• **Saved entries**
──────────
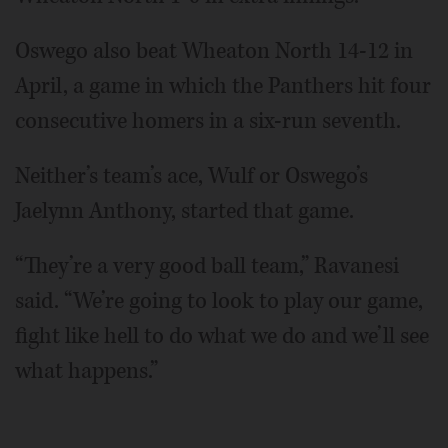
Oswego also beat Wheaton North 14-12 in
April, a game in which the Panthers hit four
consecutive homers in a six-run seventh.
Neither’s team’s ace, Wulf or Oswego’s
Jaelynn Anthony, started that game.
“They’re a very good ball team,” Ravanesi
said. “We’re going to look to play our game,
fight like hell to do what we do and we’ll see
what happens.”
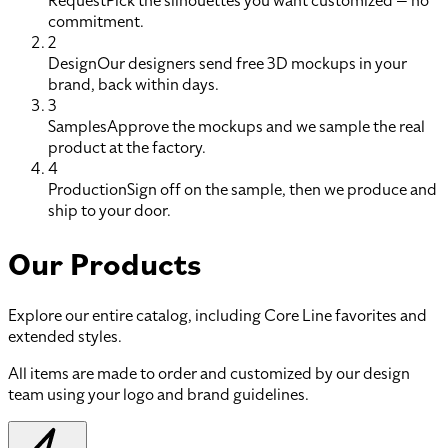
Request
Pick the silhouettes you want customized — no
commitment.
2
Design
Our designers send free 3D mockups in your
brand, back within days.
3
Samples
Approve the mockups and we sample the real
product at the factory.
4
Production
Sign off on the sample, then we produce and
ship to your door.
Our Products
Explore our entire catalog, including Core Line favorites and
extended styles.
All items are made to order and customized by our design
team using your logo and brand guidelines.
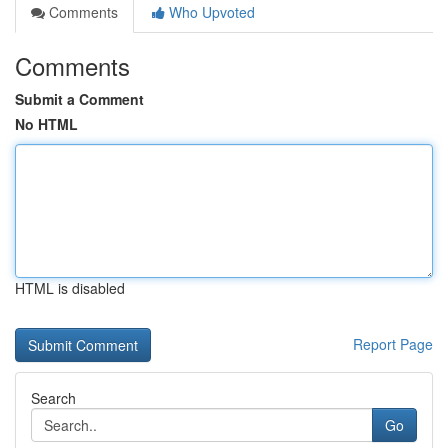
Comments
Who Upvoted
Comments
Submit a Comment
No HTML
HTML is disabled
Report Page
Search
Go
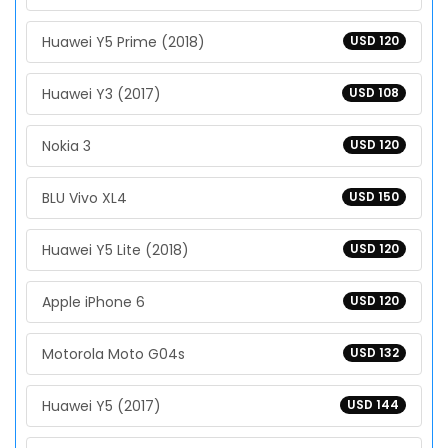
Huawei Y5 Prime (2018)
USD 120
Huawei Y3 (2017)
USD 108
Nokia 3
USD 120
BLU Vivo XL4
USD 150
Huawei Y5 Lite (2018)
USD 120
Apple iPhone 6
USD 120
Motorola Moto G04s
USD 132
Huawei Y5 (2017)
USD 144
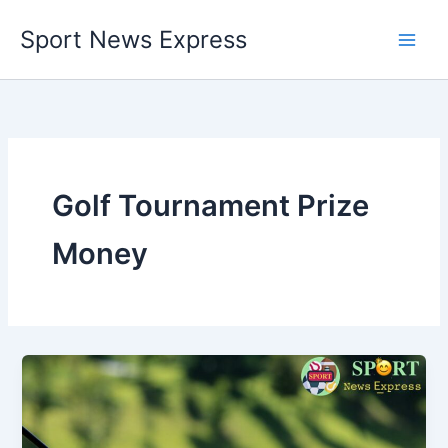
Skip
Sport News Express
to
content
Golf Tournament Prize
Money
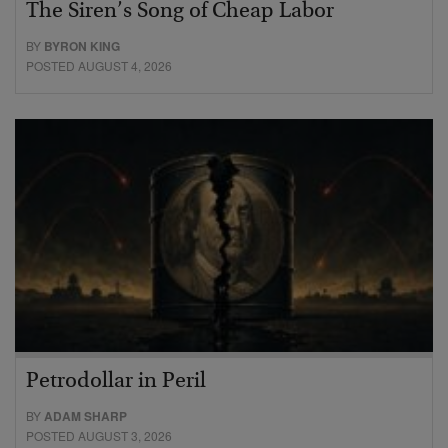
The Siren’s Song of Cheap Labor
BY
BYRON KING
POSTED AUGUST 4, 2026
Petrodollar in Peril
BY
ADAM SHARP
POSTED AUGUST 3, 2026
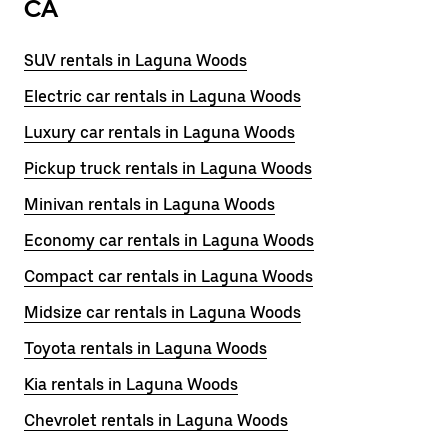
CA
SUV rentals in Laguna Woods
Electric car rentals in Laguna Woods
Luxury car rentals in Laguna Woods
Pickup truck rentals in Laguna Woods
Minivan rentals in Laguna Woods
Economy car rentals in Laguna Woods
Compact car rentals in Laguna Woods
Midsize car rentals in Laguna Woods
Toyota rentals in Laguna Woods
Kia rentals in Laguna Woods
Chevrolet rentals in Laguna Woods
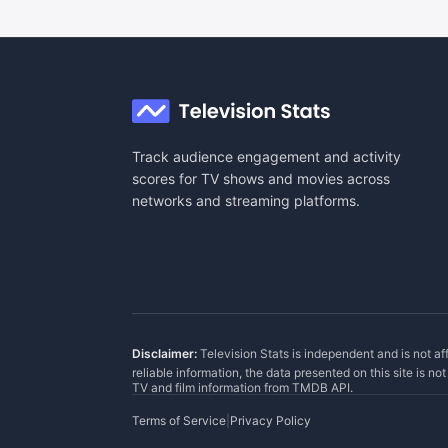
Track audience engagement and activity
scores for TV shows and movies across
networks and streaming platforms.
Disclaimer:
Television Stats is independent and is not af
reliable information, the data presented on this site is n
TV and film information from
TMDB API
.
Terms of Service
|
Privacy Policy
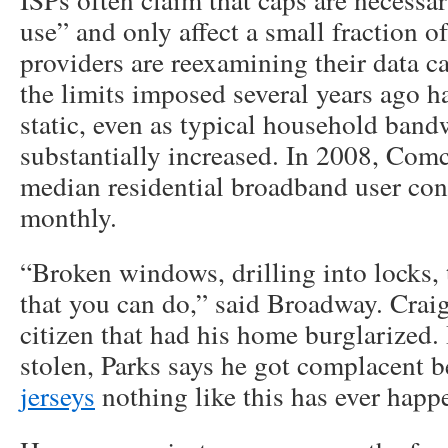
use” and only affect a small fraction 
providers are reexamining their data c
the limits imposed several years ago h
static, even as typical household ban
substantially increased. In 2008, Comca
median residential broadband user co
monthly.
“Broken windows, drilling into locks, t
that you can do,” said Broadway. Craig
citizen that had his home burglarized.
stolen, Parks says he got complacent 
jerseys
nothing like this has ever happ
──────────
• **YOUR ASSIGNMENT**
Across the records above, return every line that contains the word "what".

• **TASK SOLUTION**
fight like hell to do what we do and we’ll see
what happens.”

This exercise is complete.